Financial Independence: Is your income futureproof?

time impacts income streams
Have you thought about how your income streams could be impacted by outside forces over time?

A lot has been said and written about the amount of money people need to squirrel away in order to be financially independent. At the end of the day what it boils down to is this: do you have enough to pay your bills if you were to suddenly be unable, or unwilling, to continue working to make a living? Would you be able to support a satisfactory (a highly subjective measure) standard of living?

This sounds like a pretty simple proposition. Tot up your costs, take a look at your alternative sources of income and conclude whether you are, or are not, financially independent.

The answer, however, is a lot more complicated and to a certain extent dependent on what you plan to do once financial independence is achieved. The more drastic the changes planned, the more certain you must be that all bases have been covered.

If you are aiming for financial independence as one of the milestones on a path to wealth and prosperity, then you need not worry too much about moving goalposts i.e. income and annual costs. If the numbers change then it is not a major crisis.

Try out the following decision tree to see what I mean.

 

If, on the other hand, attaining financial independence is seen as the last milestone prior to making big changes in your life, then the decision process will be a lot more complicated, with more checks and balances to ensure that you and your family are safe.
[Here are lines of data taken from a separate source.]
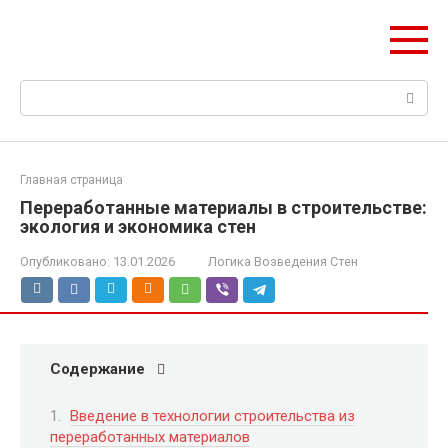
Перейти
hitstih.ru
к
Поэтапная логика возведения зданий
контенту
Поиск:
Главная страница
Переработанные материалы в строительстве:
экология и экономика стен
Опубликовано:
13.01.2026
Логика Возведения Стен
Содержание
Введение в технологии строительства из
переработанных материалов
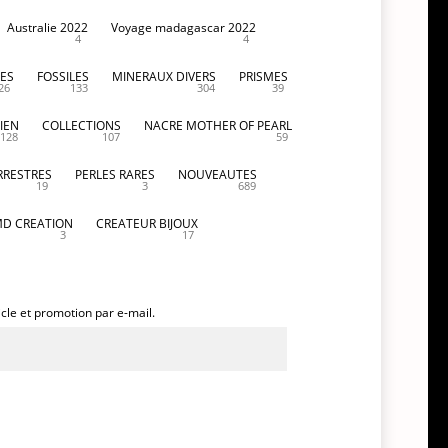
Australie 2022
Voyage madagascar 2022
4
4
ES
FOSSILES
MINERAUX DIVERS
PRISMES
26
133
304
39
IEN
COLLECTIONS
NACRE MOTHER OF PEARL
128
107
59
RRESTRES
PERLES RARES
NOUVEAUTES
19
3
689
D CREATION
CREATEUR BIJOUX
3
17
icle et promotion par e-mail.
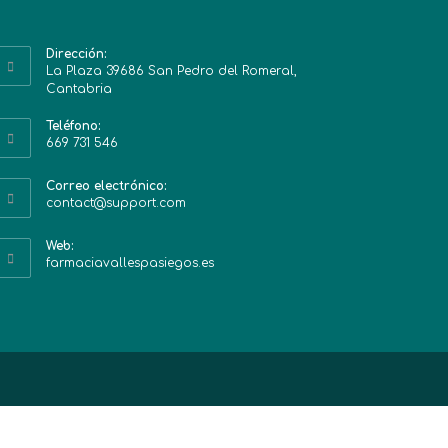
Dirección:
La Plaza 39686 San Pedro del Romeral,
Cantabria
Teléfono:
669 731 546
Correo electrónico:
contact@support.com
Web:
farmaciavallespasiegos.es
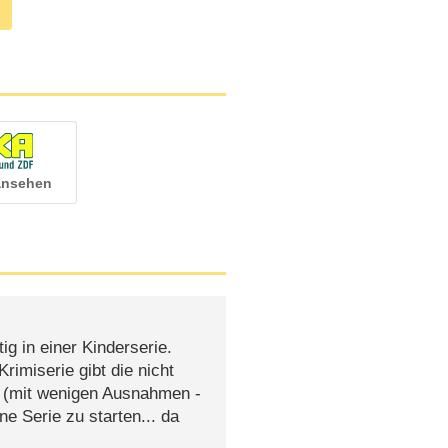
 ansehen
ig in einer Kinderserie.
imiserie gibt die nicht
t (mit wenigen Ausnahmen -
ne Serie zu starten... da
If you are someone like me you will end up with several spreadsheets and you will trawl through the internet looking for retirement calculators that will help you make sure that what you have is really enough. In other words that your financially independent status is future-proof.

The following decision tree will give you an idea of the different questions I ask myself  when assessing whether our finances can withstand the shocks and stresses of future events.

 

I guess that I am a worrier by nature. When I am making a decision I make sure I identify and plan for the worst case scenario prior to committing myself. This has stood me in good stead when running my business. Nobody has a crystal ball so while one must forge ahead with a positive Can Do attitude, it would be foolish not to take into account all the things that could go wrong and have in place a Plan B.

So when I sit down and assess my family’s financial position I consider various outside forces that could impact us in the years to come. These include issues such as:

  • Major political or financial turmoil which would impact the markets and could possibly decimate our investment portfolio for a lengthy period of time (think GREXIT or BREXIT)
  • New tax laws that would affect my in-hand income. To give you an example at the moment the tax rate on dividends and rental income is 15% in my locality. This is much lower than the rate paid by salaried workers, so I think that there is a high likelihood that a future cash-strapped government will increase it. If I base my financial independence workings on retaining 85% of my dividend and rental income and the tax rate is suddenly increased to 25% or higher, I would be up shit creek without a paddle!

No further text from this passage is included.